In addition, we obtained common names and taxonomic information of seized taxa from the GBIF (Global Biodiversity Information Facility) taxonomic database.
Data format Raw and filtered
Parameters for data collection This dataset comprises of the identity of the taxa involved in wildlife seizures, along with their intended use-type (e.g., live, medicine, meat), dated between January 1, 2010 to December 31, 2019.
Description of data collection and data source location We accessed wildlife seizures from the following global wildlife trade databases:
  (i) The TRAFFIC International Wildlife Trade Portal, using their website     (https://www.wildlifetradeportal.org/).
  (ii) CITES trade database, using their website (https://trade.cites.org/)
  (iii)  LEMIS trade database, from Freedom of Information Act requests to
     the United States government.
We resolved taxonomic names using the GBIF (https://www.gbif.org/) taxonomic database. We accessed and collected upstream taxonomic information (e.g., Family, Order, Class) and common names of seized wildlife from GBIF.
Data accessibility Data is hosted in a public repository.
Repository name: figshare
Direct URL to data: https://figshare.com/articles/dataset/Dataset_of_seized_wildlife_and_their_intended_uses/14914773

Value of the Data

  • The illegal wildlife trade (IWT) presents a suite of biosecurity, welfare, and conservation concerns. Increasingly, IWT occurs on the Internet and researchers are seeking ways to find and quantify IWT. Our dataset provides a comprehensive list of taxa involved in IWT (c. 3.3k species), their common names, and their intended usage. This dataset can be used to generate keywords to search the Internet (e-commerce marketplaces, social media, and dark web) to locate IWT.

  • Resources and tools that assist in the detection of IWT are beneficial to researchers, law enforcement, and organizations interested in finding, and combatting, IWT. This dataset will be useful for researchers in academic institutions, government agencies, and non-profit organisations for searching and locating IWT occurring on the Internet.
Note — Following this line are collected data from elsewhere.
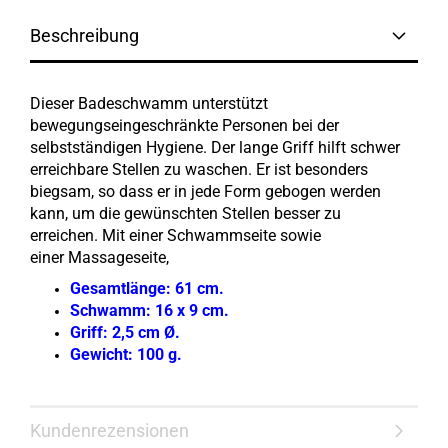
Beschreibung
Dieser Badeschwamm unterstützt
bewegungseingeschränkte Personen bei der
selbstständigen Hygiene. Der lange Griff hilft schwer
erreichbare Stellen zu waschen. Er ist besonders
biegsam, so dass er in jede Form gebogen werden
kann, um die gewünschten Stellen besser zu
erreichen. Mit einer Schwammseite sowie
einer Massageseite,
Gesamtlänge: 61 cm.
Schwamm: 16 x 9 cm.
Griff: 2,5 cm Ø.
Gewicht: 100 g.
Kundenrezensionen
Ultimately, if IWT is found on the Internet, this information can assist law enforcement to find and prosecute suspects and help organizations efficiently target consumer-demand reduction campaigns, as well as gauge the extent of IWT on specific internet platforms.
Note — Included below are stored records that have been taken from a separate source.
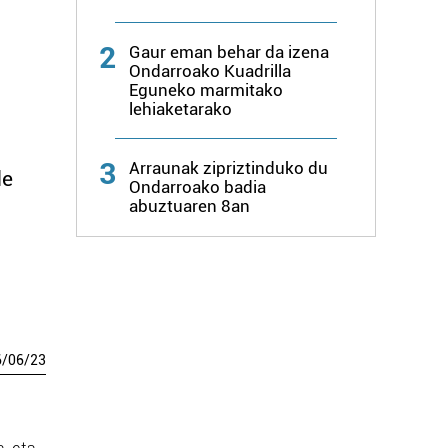
2
Gaur eman behar da izena
Ondarroako Kuadrilla
Eguneko marmitako
lehiaketarako
3
Arraunak zipriztinduko du
de
Ondarroako badia
abuztuaren 8an
6
/
06
/
23
, eta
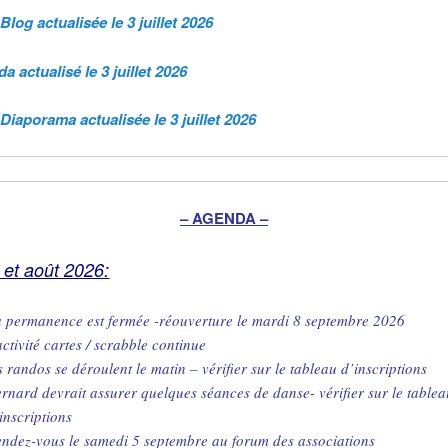
Blog actualisée le 3 juillet 2026
a actualisé le
3 juillet 2026
Diaporama actualisée le 3 juillet 2026
– AGENDA –
t et août 2026:
 permanence est fermée -réouverture le mardi 8 septembre 2026
activité cartes / scrabble continue
s randos se déroulent le matin – vérifier sur le tableau d’inscriptions
rnard devrait assurer quelques séances de danse- vérifier sur le table
inscriptions
ndez-vous le samedi 5 septembre au forum des associations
  • Our dataset will be most useful for non-targeted sweeps of the Internet for IWT (i.e., looking for any illegal trade, not of a single species or product). However, our dataset can be filtered to create more targeted searches (e.g., all species of birds whose feathers were seized). Further, our dataset can be used to explore taxonomic trends and biases in wildlife seizures and provide a baseline for comparisons with future analogous data.

1. Data Description

The presented data covers the illegal trade (i.e., wildlife seizures; [1]) of 4,899 distinct taxa across three kingdoms (Fig. 1). The most diverse taxonomic kingdom was Animalia (n = 4,026 taxa), followed by Plantae (n = 871), then Fungi (n = 2). We identified c. 71% of the taxa to the level of species (or more specific) and c. 95% of taxa to the level of genus (Table 1). In total, our dataset represents 3,361 species. We used GBIF (Global Biodiversity Information Facility) to standardize taxonomy and obtain upstream taxonomic information [2].

Fig. 1.

Fig 1

Diversity of wildlife taxa illegally traded as reported in the databases of CITES, LEMIS and TRAFFIC. Widths of bars correspond to the number of taxa in each taxonomic group. The leftmost column displays the taxonomic kingdom, the middle column displays the phylum, and right column displays the order. Taxonomic orders with less than 10 taxa are not displayed.

Table 1.

Taxa in this dataset are stratified by their taxonomic rank. Each wildlife seizure record is accompanied by a name for the taxon that was seized. For each record, we identified the taxon to the most specific taxonomic rank possible. Thus, the ‘Number of taxa’ column represents the number of taxa for the specified rank only, and not the total number of taxa identified to that rank. For example, there were 3,340 taxa identified to the rank of species, however, 159 taxa were identified as more specific than species (variety and subspecies). Of those 159 taxa, 21 had not been recorded at the species level as seized, thus, 3,361 species (3,340 + 21) are present in this dataset.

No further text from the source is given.